In any case, you do bring up a good point. Perhaps this understanding is in the organization of the information. So if you have a Chinese room where all the query-response pairs are in arbitrary orders, then maybe you wouldn’t consider that to be understanding. But if you have the data organized such that similar queries/responses are close to each other and this person in the room doing the answering can make mistakes such as accidentally copying out the response next to the correct response and still make sense, then maybe we can consider this system to have better understanding.

jarfil@beehaw.org · 11 months ago

The Chinese Room is really a thought experiment about the inner workings of a partner in a Turing test.
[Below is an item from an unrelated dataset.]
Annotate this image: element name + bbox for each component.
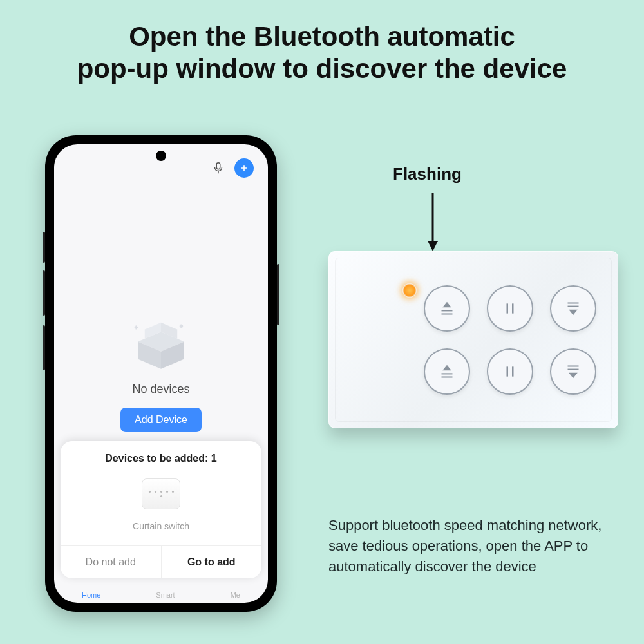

Externally they have the same pitfalls, but the Chinese Room also reveals itself completely if one can observe in detail the inner workings of the room/partner.

LLMs are still mostly black boxes, but we can have enough of a glimpse inside to reveal that they aren’t “following some rails” like a simple algorithm.

make mistakes such as accidentally copying out the response next to the correct response and still make sense

Precisely. This is another part that we can see with LLMs: at runtime, the models get applied a “temperature” parameter, which intentionally introduces a certain level of mistakes. With “temperature = 0”, the output is a “stochastic parrot”, and quickly turns into nonsense. With a higher temperature, the randomness increases and the output becomes a total mess. But setting it just right, to a sweet spot of “very little, but not zero”, turns out to produce the outputs that we see in ChatGPT and similar.

Knowing that the concept space of LLMs has similar concepts clustered, it makes sense that these errors would force the LLM to sometimes make associations on the fly between close concepts, associations that it didn’t have trained for before, and which “derail” it into a close, but not exactly the same, train of thought.

This behavior also seems to be what we call “intelligence” in humans: the ability to solve problems not seen before (zero shot).

A further extension would be the ability to constantly learn from every interaction. Right now LLMs have a “context” of some length, that changes dynamically, but has no influence over the pre-trained network.

Interestingly, this has a parallel in “crystallized intelligence” vs. “fluid intelligence” in humans.

So… maybe LLMs are not full AGIs yet, but they are showing many of the behaviors that we would expect from an AGI, while at the same time giving or confirming insights into the workings of the human mind itself.

jonsnothere@beehaw.org · 11 months ago

The problem with the Turing test and current AI is that we didn’t teach computers to think, we taught them to talk.